In this way, the tectonics can be understood quickly by comparing to the convection rolls.

Still, in this way you do not have the whole story. Of course, there are more chapters that have to be learned to further analyzing the various complications of relationship between tectonics and mantle currents. This is a section of one chapter out of many 🙂

Lava temperature can be around 1250°C on the surface, and just below the tectonic plates around 1500°C. One question is how lava makes its way to the surface? Another is how it can flow as far as it does. The example down below is 140 km. How can that happen?

This sign is found in the town of Stokkseyri at the south coast of Iceland.

So where does the lava come from? It is originated from the most active rift zone of Iceland, close to where we locate the hot spot. The lava is actually from the volcanic system  Bárðarbunga within the hot spot area.

This drawing shows the location of the eruption, right within the main volcanic zone oriented NW-SE. Huge dykes are ofthen created when eruptions like this one occurs, due to the tectonic drift, as the dykes fill up the faults as the land is being pulled apart.

Big convection rolls obviously shape the Atlantic Ocean from underneath. Smaller convection rolls are responsible for marking the details of volcanic zones in Iceland. The upper most convection rolls are found side by side as this drawing shows:

The resemblance to this map is quite obvious, as the darkened areas show volcanic zones. The volcanic zones abbrevieated as WVZ and EVZ fit perfectly, along with CVZ and by referring to other convection layers the NVZ and SVZ along with ÖVZ can be explained. Each convection roll spans 1.5° from east to west, swaying according to calculation under the country. The rolls can not be straight, due to the rotation of the Earth and the fact that the mantle is flowing. This layer in particular has a horizontal flow component to the south, swaying slightly to the right as all moving particles have to do on or inside the rotating Earth.

At the library of Hveragerði, there is a window on the floor through which you can look into an earthquake crack.
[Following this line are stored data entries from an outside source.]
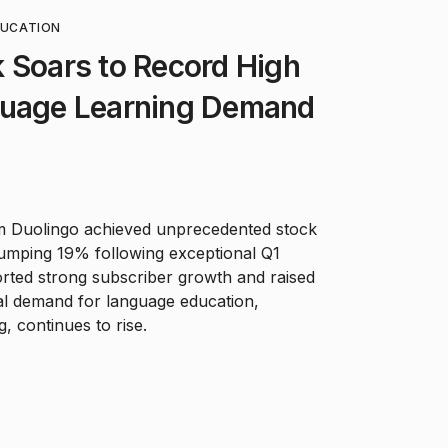
DUCATION
 Soars to Record High
guage Learning Demand
m Duolingo achieved unprecedented stock
umping 19% following exceptional Q1
rted strong subscriber growth and raised
al demand for language education,
g, continues to rise.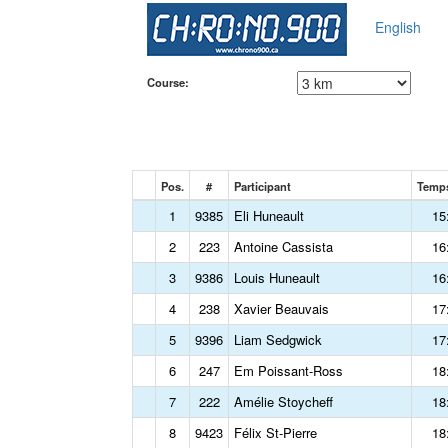
English
Course:
Pos.
#
Participant
Temps
1
9385
Eli Huneault
15
2
223
Antoine Cassista
16
3
9386
Louis Huneault
16
4
238
Xavier Beauvais
17
5
9396
Liam Sedgwick
17
6
247
Em Poissant-Ross
18
7
222
Amélie Stoycheff
18
8
9423
Félix St-Pierre
18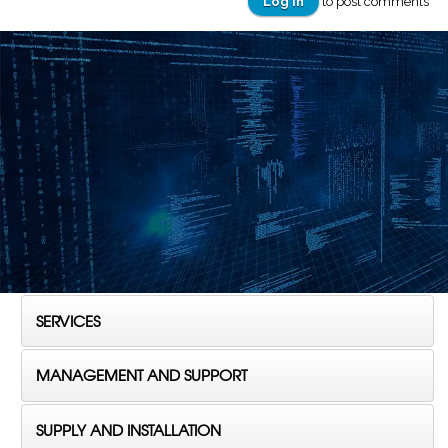
Log in
to post comments
SERVICES
MANAGEMENT AND SUPPORT
SUPPLY AND INSTALLATION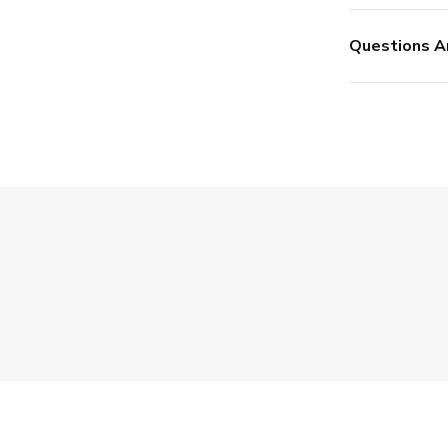
Questions A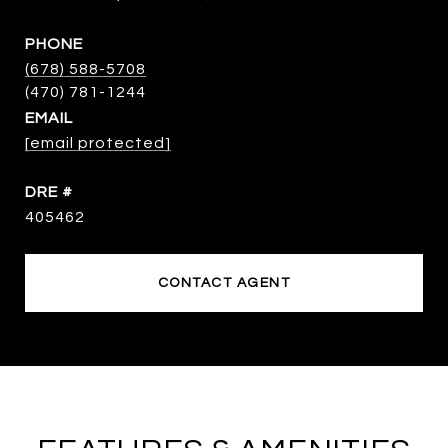
PHONE
(678) 588-5708
EMAIL
[email protected]
DRE #
405462
CONTACT AGENT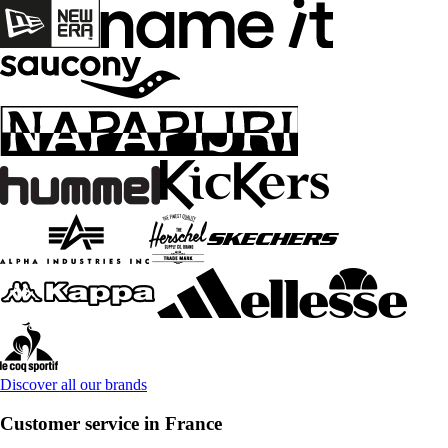
Discover all our brands
Customer service in France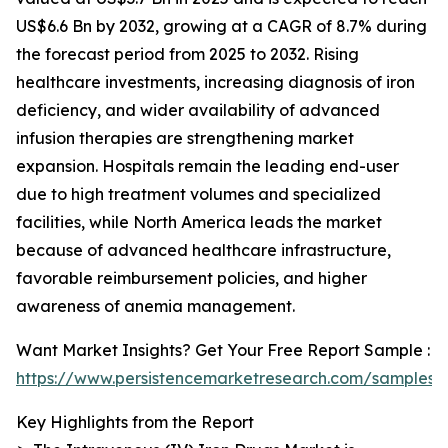
US$6.6 Bn by 2032, growing at a CAGR of 8.7% during
the forecast period from 2025 to 2032. Rising
healthcare investments, increasing diagnosis of iron
deficiency, and wider availability of advanced
infusion therapies are strengthening market
expansion. Hospitals remain the leading end-user
due to high treatment volumes and specialized
facilities, while North America leads the market
because of advanced healthcare infrastructure,
favorable reimbursement policies, and higher
awareness of anemia management.
Want Market Insights? Get Your Free Report Sample :
https://www.persistencemarketresearch.com/samples/
Key Highlights from the Report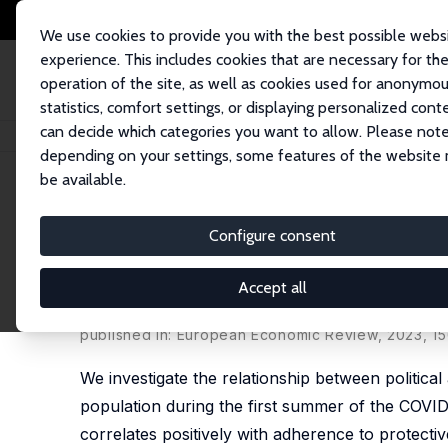
We use cookies to provide you with the best possible webs
experience. This includes cookies that are necessary for th
operation of the site, as well as cookies used for anonymo
statistics, comfort settings, or displaying personalized cont
can decide which categories you want to allow. Please note
Home
Publications
IZA Discussion Papers
The Politicized Pandemic: I
depending on your settings, some features of the website
be available.
IZA Discussion Paper No. 15032
Configure consent
The Politicized Pandemic: Id
Response to COVID-19
Accept all
Gianluca Grimalda, Fabrice Murtin, David Pipke,
Lo
published in: European Economic Review, 2023, 15
We investigate the relationship between political
population during the first summer of the COVID
correlates positively with adherence to protective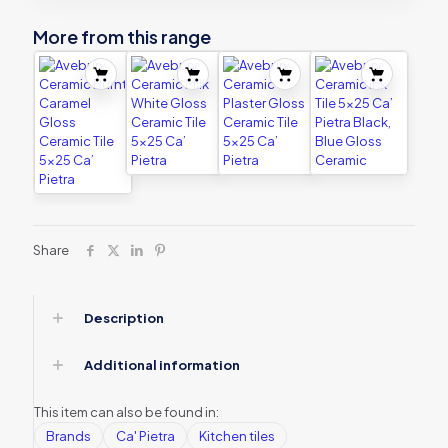
More from this range
Share
Description
Additional information
This item can also be found in:
Brands
Ca' Pietra
Kitchen tiles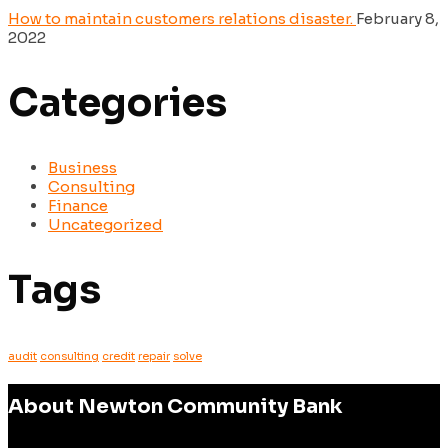
How to maintain customers relations disaster.
February 8,
2022
Categories
Business
Consulting
Finance
Uncategorized
Tags
audit
consulting
credit
repair
solve
About Newton Community Bank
I got allowed to put my exhibition on the top of this window.

A model showing the mantle currents under Iceland at 64°N

A model in the corner for explainging the South Iceland Seismic Zone.
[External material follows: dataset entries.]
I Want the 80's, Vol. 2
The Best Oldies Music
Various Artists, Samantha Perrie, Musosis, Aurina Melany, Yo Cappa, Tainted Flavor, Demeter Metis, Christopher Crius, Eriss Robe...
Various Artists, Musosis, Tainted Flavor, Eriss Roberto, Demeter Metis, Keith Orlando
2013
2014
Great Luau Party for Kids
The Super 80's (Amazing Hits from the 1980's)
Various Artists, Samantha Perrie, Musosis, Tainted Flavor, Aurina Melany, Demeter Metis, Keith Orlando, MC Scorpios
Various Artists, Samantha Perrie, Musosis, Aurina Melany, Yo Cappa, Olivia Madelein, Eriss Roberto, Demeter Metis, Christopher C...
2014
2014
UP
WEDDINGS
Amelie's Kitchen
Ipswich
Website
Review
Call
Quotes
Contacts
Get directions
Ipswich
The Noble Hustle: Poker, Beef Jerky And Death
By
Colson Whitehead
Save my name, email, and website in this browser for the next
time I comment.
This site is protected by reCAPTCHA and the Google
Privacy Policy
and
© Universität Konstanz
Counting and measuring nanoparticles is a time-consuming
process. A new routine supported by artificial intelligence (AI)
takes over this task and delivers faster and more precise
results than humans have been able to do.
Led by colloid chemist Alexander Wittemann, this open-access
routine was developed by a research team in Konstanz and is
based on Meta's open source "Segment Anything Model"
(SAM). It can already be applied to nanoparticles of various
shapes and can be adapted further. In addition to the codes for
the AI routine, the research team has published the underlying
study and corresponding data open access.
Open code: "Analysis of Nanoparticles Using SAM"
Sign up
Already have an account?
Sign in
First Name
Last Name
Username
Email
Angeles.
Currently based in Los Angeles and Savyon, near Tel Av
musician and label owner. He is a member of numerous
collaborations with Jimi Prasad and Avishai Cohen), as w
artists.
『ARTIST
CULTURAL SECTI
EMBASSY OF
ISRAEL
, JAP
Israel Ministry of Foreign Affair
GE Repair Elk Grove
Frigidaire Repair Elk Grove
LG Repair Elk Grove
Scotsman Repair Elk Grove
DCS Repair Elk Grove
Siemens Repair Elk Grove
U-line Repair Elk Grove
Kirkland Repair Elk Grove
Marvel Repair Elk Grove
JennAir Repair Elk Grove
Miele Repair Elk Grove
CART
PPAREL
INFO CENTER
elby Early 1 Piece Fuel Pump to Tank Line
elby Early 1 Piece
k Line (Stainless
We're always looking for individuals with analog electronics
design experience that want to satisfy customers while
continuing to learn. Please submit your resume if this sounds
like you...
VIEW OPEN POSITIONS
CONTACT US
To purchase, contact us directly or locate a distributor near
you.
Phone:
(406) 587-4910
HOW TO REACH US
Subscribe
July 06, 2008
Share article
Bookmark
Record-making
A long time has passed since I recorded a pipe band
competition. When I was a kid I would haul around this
The difference between division line between plates and convection rolls can be understood quite easily in the south of Iceland.

The central point east of Hveragerði is one of the most appearent in the world, because the N-American and Eurasian plates meet there.

The main division line of lower mantle is oriented SW-NE. The lines between the upper most four layers form an “X”, due to the coincidence that the division lines all meet at 64°N.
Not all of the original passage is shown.